OXFORDSHIRE has been named the best performing county council waste disposal authority in England for the sixth year in a row.
Last year residents recycled or composted a larger proportion of their household waste than the previous year, while the national average for recycling fell, according to new government figures released on 29 November.
Recycling officers at Oxfordshire County Council point to residents recycling more of their food waste as an important reason for the increase.
Nearly 20,000 tonnes of food waste was recycled in 2018-19 – up 6% on the previous year.
The four district councils and the city council in Oxford operate the kerbside collections of household recycling and waste, which Oxfordshire County Council then disposes of.
Overall 58% of household waste was recycled in Oxfordshire last year, compared to 57% the previous year.
The national average was only 44.8%, according to the new figures from the Department for Environment, Food and Rural Affairs.
Individually, the five District and City Authorities in Oxfordshire have also achieved excellent results above the national average.
Yvonne Rees, Chief Executive at Oxfordshire County Council, said: “I would like to thank our residents who have done another great job of recycling so the county keeps the top spot in the country. Oxfordshire councils provide really good waste collection and recycling services, but it is only because most people use them properly that we’re able to perform so well.”
Still, waste officers at the county council have said that there is still a lot more to be done to improve recycling rates and the county council is keen to see further improvements as part of its goal to becoming carbon neutral by 2030.
The Oxford Environmental Partnership of the Oxfordshire district, city and county councils has a target to increase recycling to 70% by 2025.
Around half of the waste put in the general waste bin – the bin for non-recyclable materials only – could actually be recycled.
Further increasing the amount of waste that is recycled or composted would make a huge difference to the county’s figures and save precious resources from being wasted.
The county’s leading place is down to the commitment of our residents to reduce and dispose of waste responsibly.

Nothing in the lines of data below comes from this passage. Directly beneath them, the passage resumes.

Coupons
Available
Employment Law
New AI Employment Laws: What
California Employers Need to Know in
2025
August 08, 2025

The County Council’s Waste Disposal Authority, together with the five district and city authorities in Oxfordshire, provide comprehensive services to maximise the amount of materials that can be collected for reuse, recycling and composting.

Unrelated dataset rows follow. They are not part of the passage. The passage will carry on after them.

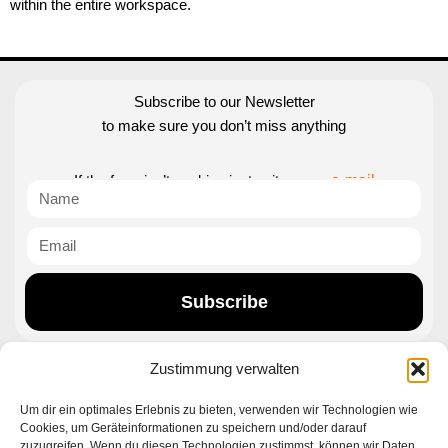
within the entire workspace.
Subscribe to our Newsletter
to make sure you don’t miss anything
If the form isn’t working just write us an
e-mail
Subscribe
Zustimmung verwalten
Contact|Support
Um dir ein optimales Erlebnis zu bieten, verwenden wir Technologien wie
Cookies, um Geräteinformationen zu speichern und/oder darauf
Ettlinger Straße 59, 76137 Karlsruhe, Germany
zuzugreifen. Wenn du diesen Technologien zustimmst, können wir Daten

Oxfordshire also has a very active network of community action groups funded by the county council that help tackle and reduce waste.
Residents can also use one of seven household waste recycling centres across the county.
This is part of the county council’s commitment to enhancing the quality of life in our communities and the protection of the local environment are top priorities.
Ms Rees added: “We’re not complacent though. This year more waste collected for recycling than ever before has been rejected due to the wrong waste being put into the wrong kerbside containers such as textiles, nappies and food being put in the mixed recycling bin.
“We know that around half the items placed in the general waste bin could have been recycled using the services provided locally, and this includes a huge amount of food waste. So please check your local council website, make sure you’re recycling everything you can and look for tips on how to reduce the amount of waste your household produces.”